When writing out the entries below, keep only the lines from the line with "скидках и промокодах" to the line with "olantes dentro da área.", both included, exactly as they are, and leave the pictures aside.

▶ _Data to process_:
○ ○ ○ ○ ○ ○ ○

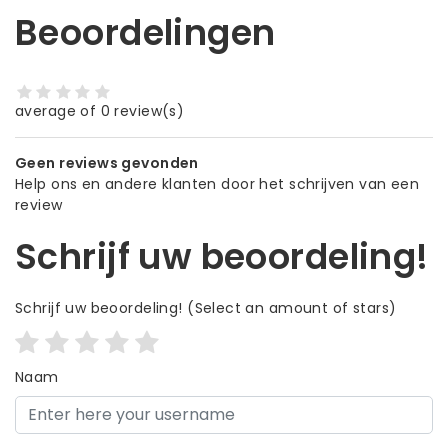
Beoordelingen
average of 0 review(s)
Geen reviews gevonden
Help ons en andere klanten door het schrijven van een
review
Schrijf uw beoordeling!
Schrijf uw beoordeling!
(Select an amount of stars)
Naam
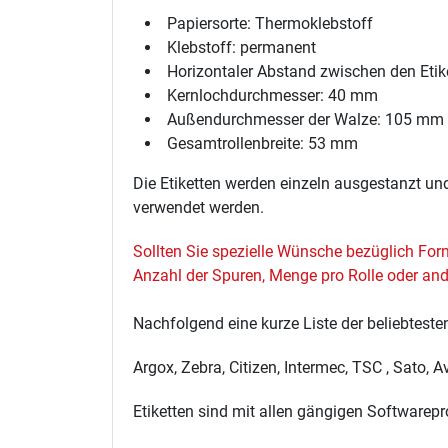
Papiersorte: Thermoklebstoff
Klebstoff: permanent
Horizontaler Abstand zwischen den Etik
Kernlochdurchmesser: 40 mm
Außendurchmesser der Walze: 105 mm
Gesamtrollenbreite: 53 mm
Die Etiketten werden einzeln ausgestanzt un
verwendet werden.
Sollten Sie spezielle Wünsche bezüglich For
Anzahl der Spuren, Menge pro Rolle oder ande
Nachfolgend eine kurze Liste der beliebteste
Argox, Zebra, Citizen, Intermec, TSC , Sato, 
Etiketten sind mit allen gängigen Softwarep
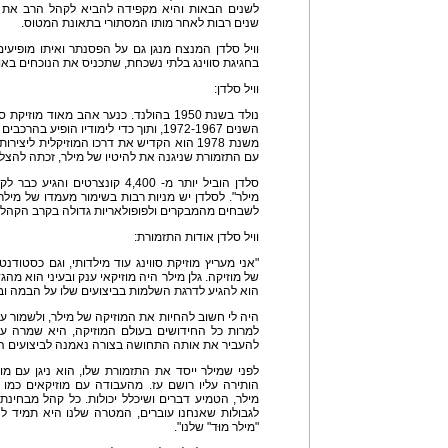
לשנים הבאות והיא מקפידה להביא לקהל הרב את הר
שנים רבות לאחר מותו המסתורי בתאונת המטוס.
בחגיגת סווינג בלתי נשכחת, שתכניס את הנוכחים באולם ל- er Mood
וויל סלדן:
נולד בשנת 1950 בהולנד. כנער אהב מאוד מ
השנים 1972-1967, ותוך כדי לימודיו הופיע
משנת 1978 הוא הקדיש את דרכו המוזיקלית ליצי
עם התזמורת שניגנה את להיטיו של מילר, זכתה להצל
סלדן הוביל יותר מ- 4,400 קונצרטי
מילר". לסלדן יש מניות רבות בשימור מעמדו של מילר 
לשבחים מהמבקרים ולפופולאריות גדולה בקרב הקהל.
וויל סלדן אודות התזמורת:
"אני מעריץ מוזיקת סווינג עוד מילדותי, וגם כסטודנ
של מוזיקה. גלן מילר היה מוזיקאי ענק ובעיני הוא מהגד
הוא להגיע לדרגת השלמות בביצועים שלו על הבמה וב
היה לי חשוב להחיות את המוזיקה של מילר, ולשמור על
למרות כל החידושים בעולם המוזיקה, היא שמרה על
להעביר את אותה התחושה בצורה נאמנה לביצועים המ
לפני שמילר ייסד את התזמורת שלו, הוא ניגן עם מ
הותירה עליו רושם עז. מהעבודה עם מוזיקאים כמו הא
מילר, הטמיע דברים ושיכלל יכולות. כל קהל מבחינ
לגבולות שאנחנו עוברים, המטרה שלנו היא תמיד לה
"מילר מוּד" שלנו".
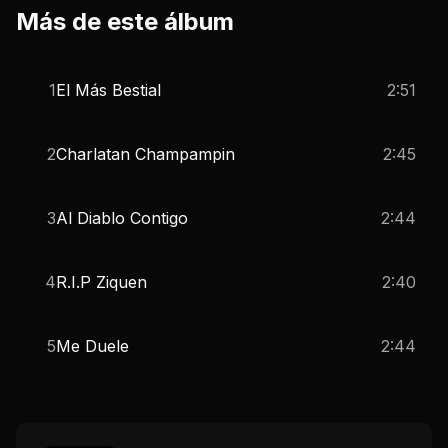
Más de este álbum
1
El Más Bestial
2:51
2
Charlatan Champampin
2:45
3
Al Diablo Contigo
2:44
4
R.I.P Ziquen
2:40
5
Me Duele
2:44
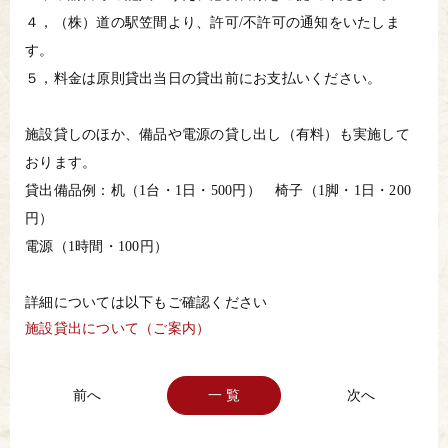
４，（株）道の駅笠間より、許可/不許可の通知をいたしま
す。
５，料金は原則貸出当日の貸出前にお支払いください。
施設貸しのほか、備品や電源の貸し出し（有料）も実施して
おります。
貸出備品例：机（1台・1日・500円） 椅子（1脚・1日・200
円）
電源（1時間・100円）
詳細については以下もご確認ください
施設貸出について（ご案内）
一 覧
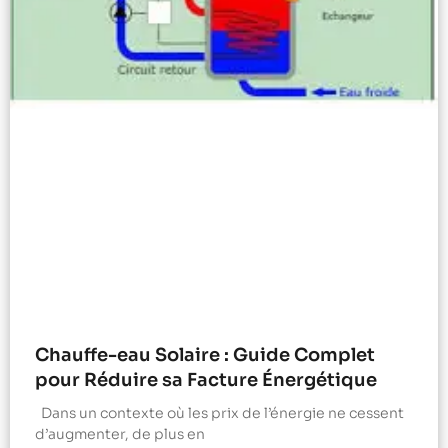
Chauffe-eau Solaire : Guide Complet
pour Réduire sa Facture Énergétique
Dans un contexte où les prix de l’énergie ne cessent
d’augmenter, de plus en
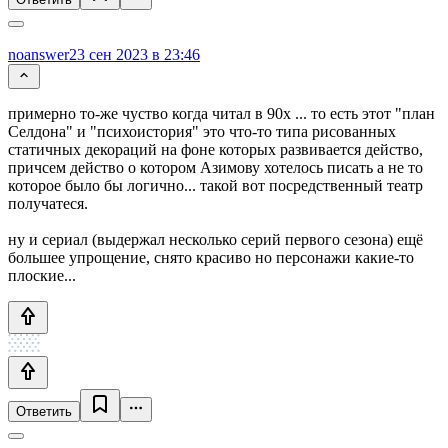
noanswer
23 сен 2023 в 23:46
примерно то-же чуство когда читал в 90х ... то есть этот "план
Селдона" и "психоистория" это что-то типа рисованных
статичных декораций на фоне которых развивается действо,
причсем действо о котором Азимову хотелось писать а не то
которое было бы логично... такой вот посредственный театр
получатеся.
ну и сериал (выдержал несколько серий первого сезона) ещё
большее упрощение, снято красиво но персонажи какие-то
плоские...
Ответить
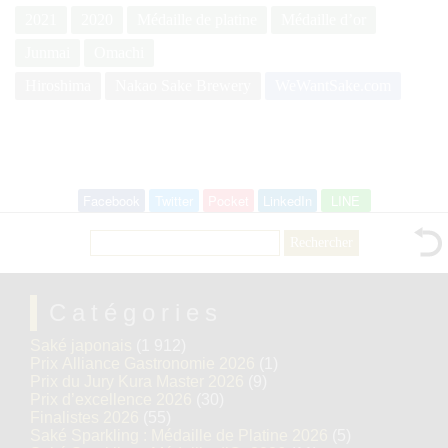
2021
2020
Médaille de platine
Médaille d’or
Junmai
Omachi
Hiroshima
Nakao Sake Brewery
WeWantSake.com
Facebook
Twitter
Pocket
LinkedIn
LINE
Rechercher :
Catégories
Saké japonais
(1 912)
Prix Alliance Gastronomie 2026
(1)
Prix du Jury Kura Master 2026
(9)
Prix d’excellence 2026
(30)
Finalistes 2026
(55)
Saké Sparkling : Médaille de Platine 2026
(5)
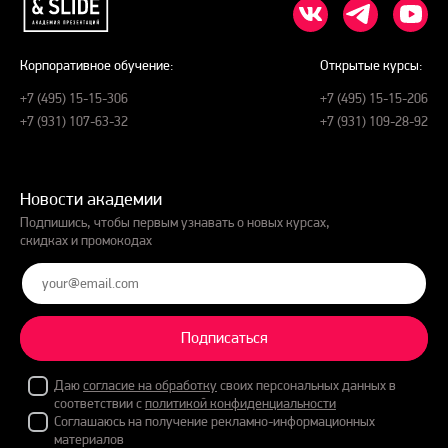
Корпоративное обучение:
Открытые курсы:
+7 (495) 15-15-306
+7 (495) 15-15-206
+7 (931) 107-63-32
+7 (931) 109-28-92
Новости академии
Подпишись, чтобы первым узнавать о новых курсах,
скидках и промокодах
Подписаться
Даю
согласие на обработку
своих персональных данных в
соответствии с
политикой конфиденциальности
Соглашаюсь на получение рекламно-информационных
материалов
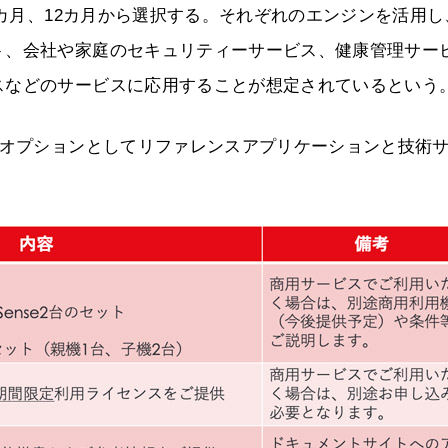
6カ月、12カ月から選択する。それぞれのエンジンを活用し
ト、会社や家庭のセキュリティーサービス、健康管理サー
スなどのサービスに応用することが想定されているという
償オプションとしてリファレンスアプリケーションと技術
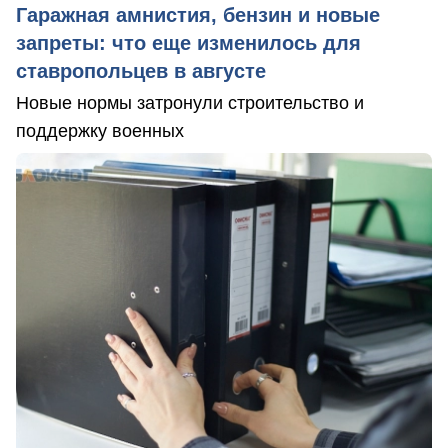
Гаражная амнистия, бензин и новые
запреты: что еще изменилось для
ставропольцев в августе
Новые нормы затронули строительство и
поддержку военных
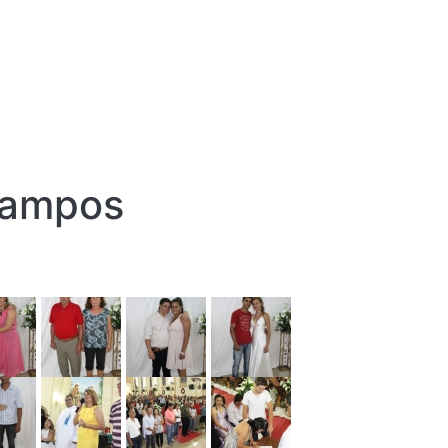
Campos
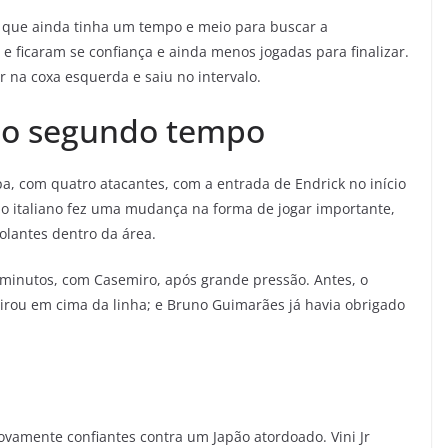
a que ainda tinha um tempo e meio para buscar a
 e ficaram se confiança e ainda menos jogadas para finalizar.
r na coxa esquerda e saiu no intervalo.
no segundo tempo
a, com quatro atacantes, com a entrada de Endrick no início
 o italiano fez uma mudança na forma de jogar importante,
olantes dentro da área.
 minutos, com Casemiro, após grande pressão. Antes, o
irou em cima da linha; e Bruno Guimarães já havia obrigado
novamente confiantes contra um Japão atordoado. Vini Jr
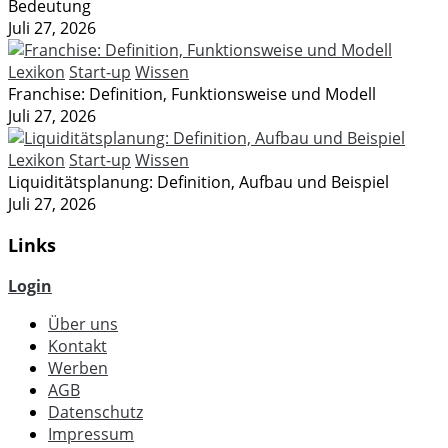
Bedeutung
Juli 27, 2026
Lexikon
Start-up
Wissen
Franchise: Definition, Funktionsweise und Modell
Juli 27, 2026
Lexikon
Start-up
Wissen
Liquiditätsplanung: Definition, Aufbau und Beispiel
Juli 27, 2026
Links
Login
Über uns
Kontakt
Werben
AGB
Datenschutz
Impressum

○ ○ ○ ○ ○ ○ ○

▶ _Output for this exercise_:
скидках и промокодах
Подписаться
Даю
согласие на обработку
своих персональных данных в
соответствии с
политикой конфиденциальности
Соглашаюсь на получение рекламно-информационных
материалов
6カ月、12カ月から選択する。それぞれのエンジンを活用し
ト、会社や家庭のセキュリティーサービス、健康管理サー
スなどのサービスに応用することが想定されているという
償オプションとしてリファレンスアプリケーションと技術
Гаражная амнистия, бензин и новые
запреты: что еще изменилось для
ставропольцев в августе
Новые нормы затронули строительство и
поддержку военных
Campos
a que ainda tinha um tempo e meio para buscar a
 e ficaram se confiança e ainda menos jogadas para finalizar.
r na coxa esquerda e saiu no intervalo.
no segundo tempo
a, com quatro atacantes, com a entrada de Endrick no início
 o italiano fez uma mudança na forma de jogar importante,
olantes dentro da área.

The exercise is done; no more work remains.